→ **PROBLEM DETAILS**:
In the entries below, find the line containing "Copyright [menuitem] (67, 817)". Write out that line and all lines after it, exactly, and nothing else.

┌─ GIVEN INFORMATION

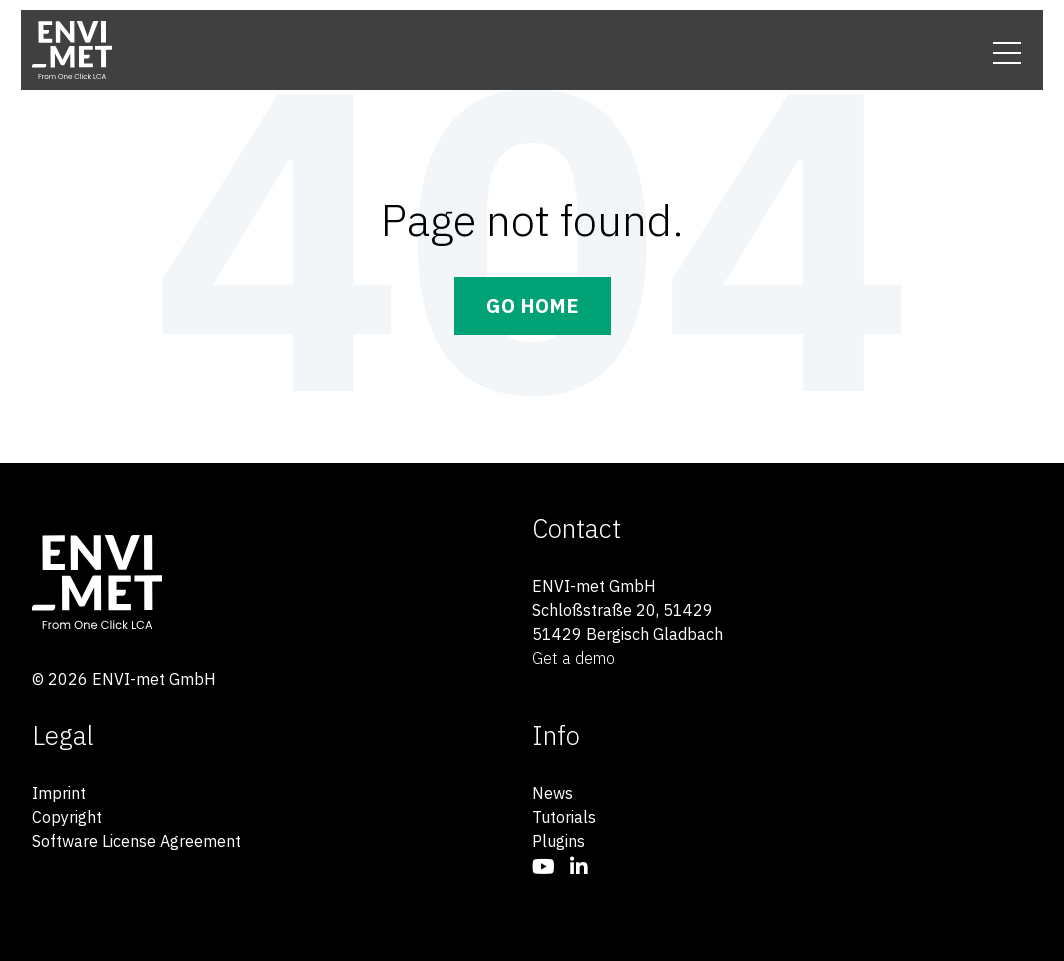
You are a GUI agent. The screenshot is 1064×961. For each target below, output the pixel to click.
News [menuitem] (552, 793)
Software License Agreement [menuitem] (136, 841)
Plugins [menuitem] (558, 841)
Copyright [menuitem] (67, 817)
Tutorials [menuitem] (564, 817)
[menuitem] (543, 866)
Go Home (532, 305)
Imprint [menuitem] (59, 793)
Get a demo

└─

→ **FINISHED TASK**:
Copyright [menuitem] (67, 817)
Tutorials [menuitem] (564, 817)
[menuitem] (543, 866)
Go Home (532, 305)
Imprint [menuitem] (59, 793)
Get a demo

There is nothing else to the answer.